In Ishi’s case, repatriation is not the issue, Joyce said, because he died in San Francisco. The law applies only to the return of remains and objects removed from burial sites.
For Butte County Native Americans, the distinction is meaningless. Ishi died outside his homeland only because he left it after his people were destroyed, they say.
“I am not his blood relative, but I am a Native American” said Angle. “We are determined to perform this duty according to Native American ritual. We need to look at what we can do for him in the best way we can, to put him to rest in a proper way.”

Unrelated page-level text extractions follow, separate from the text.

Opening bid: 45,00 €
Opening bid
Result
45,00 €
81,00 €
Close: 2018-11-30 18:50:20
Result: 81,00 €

The county cultural committee took its first step toward repatriation last month, meeting with U.S. Forest Service and Bureau of Land Management representatives in Butte County. The committee sought--and received--permission to rebury Ishi in the Ishi Wilderness once the brain is found.

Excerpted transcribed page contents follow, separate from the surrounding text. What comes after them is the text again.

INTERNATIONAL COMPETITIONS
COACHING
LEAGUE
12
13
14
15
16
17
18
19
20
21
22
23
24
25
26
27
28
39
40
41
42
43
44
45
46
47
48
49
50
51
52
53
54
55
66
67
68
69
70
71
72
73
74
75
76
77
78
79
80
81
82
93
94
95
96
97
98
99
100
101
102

“It is very important that he be returned here as a complete person, a complete spirit,” Angle said. “If you look at the native country where he came from--the open streams, the brush, the animals, and then you go to this Colma cemetery where he is interred. . . .” He paused and shook his head. “It just doesn’t fit.”

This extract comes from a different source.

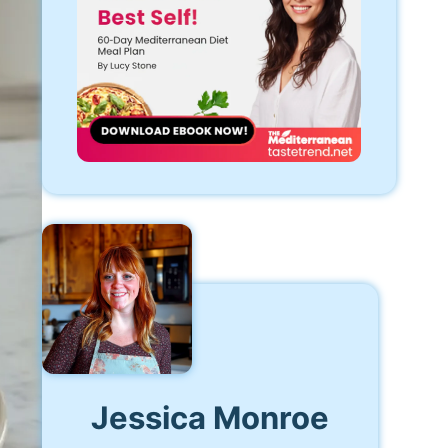
Jessica Monroe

Indeed, there is a jarring incongruity between Ishi’s simple urn, inscribed with the words “ISHI, THE LAST YAHI INDIAN,” and the ornate columbarium at Olivet Memorial Park where the ashes are housed along with those of hundreds of other people.
The niche holding the urn is at eye level above a highly polished marble floor. Taped organ music plays softly, continuously. Most of the nearby niches are adorned with plastic flowers.
Ishi’s displays a spray of dried wildflowers, acorns and arrows, reminders of his homeland and way of life. The arrangement has been there as long as anyone can remember.
“I think he should be allowed to rest in peace here, undisturbed,” said Robert Lefebvre, Olivet’s manager.
But Lefebvre, who calls himself part Native American, said he sympathizes with those who would see Ishi laid to rest in his homeland.
“I understand, I respect their desire to bring back the Indian culture,” he said. “But if this were my relative, I wouldn’t want anybody to disturb him.”
Deep in the Ishi Wilderness, Lisa Sedlacek wonders how anyone can doubt Ishi’s rightful place.
For 11 years, as a trail manager with the U.S. Forest Service, Sedlacek has explored the trails the Yahi once trod.
The wilderness is a land of mountain lions, black bears, rattlesnakes and towering digger pines. Salmon still leap in Mill and Deer creeks, where Ishi once fished and swam. Eagles still circle Black Rock, the soaring lava rock that towers above Mill Creek. Smoke from campfires still blackens the ceilings of caves carved at its base, where the Yahi cooked their meals and spent their nights.
So little has changed since the Yahi lived here, Sedlacek said, that “if Ishi returned today, he would recognize it.”
Squatting near Deer Creek, where archeologists believe a large group of Yahi once lived, Sedlacek said there is something “unsettled about his death. . . . I have the greatest respect for the Native American people who lived here. This would be a way of saying we’re sorry.”